Gordon Barunga Australian, Worrorra, b. 1961

Gordon Barunga was born in Derby in 1961 and grew up at Mowanjum Community. He is the youngest son of well-known Kimberley leader Albert Barunga [dec] and painter Pudja Barunga [dec].

Gordon has worked at a number of Kimberley stations, including Pantijan, and Christmas Creek, and worked at One Arm Point, before starting to paint. Gordon's mother was from the Wunumbul people, and he was very close to her, being the youngest boy. His father passed away when he was young, so Pudja raised him.

His strong connection to his parent's countries is reflected in his painting. He paints the sites he visited as a child, and the stories he was told as a young boy. He loves to paint Pantijan country, as he lived there for sometime and it was special to his mother.

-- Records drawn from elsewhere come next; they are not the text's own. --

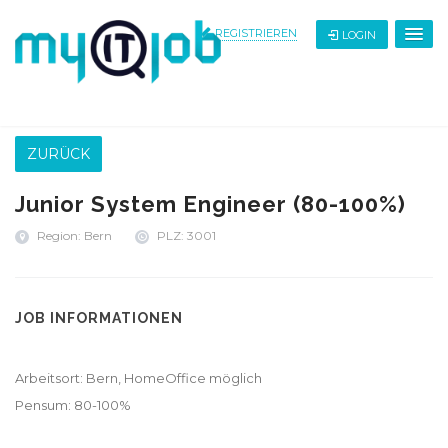
REGISTRIEREN
LOGIN
ZURÜCK
Junior System Engineer (80-100%)
Region: Bern
PLZ: 3001
JOB INFORMATIONEN
Arbeitsort: Bern, HomeOffice möglich
Pensum: 80-100%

Gordon remembers the old people painting on boards and bark, and telling the children all of the Wandjina stories. This was very important as the Wororra had been moved off their traditional lands to Mowanjum in the 1950s.

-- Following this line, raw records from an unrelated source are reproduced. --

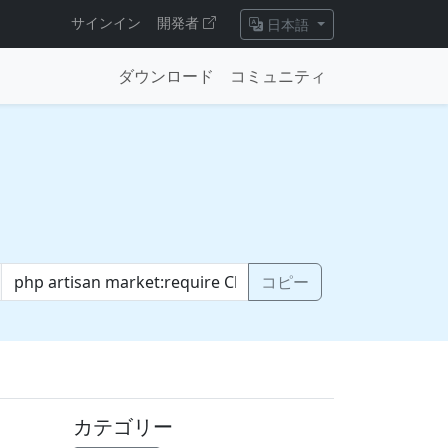
サインイン
開発者
日本語
ダウンロード
コミュニティ
コピー
カテゴリー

Gordon Barunga paints in natural ochre's at his art centre in Mowanjum. His work is typified by fine brushstrokes, indicating the rain falling as a result of the power of the Wandjinas.

His work is both sensitive and strong, reflecting the beliefs inherited from his family.

 

Gordon paints both traditional Wandjina images and scenes of the Pantijan country in the style of Albert Namatjira and the Hermannsburg school of realistic watercolour landscapes. His work captures the austerity of the Wandjina figures in a way that closely depicts the actual Kimberley cave paintings and shows his love of his country and all that lives in it.

 

A curator at one of the leading state galleries has described Gordon as an "incredibly gifted artist".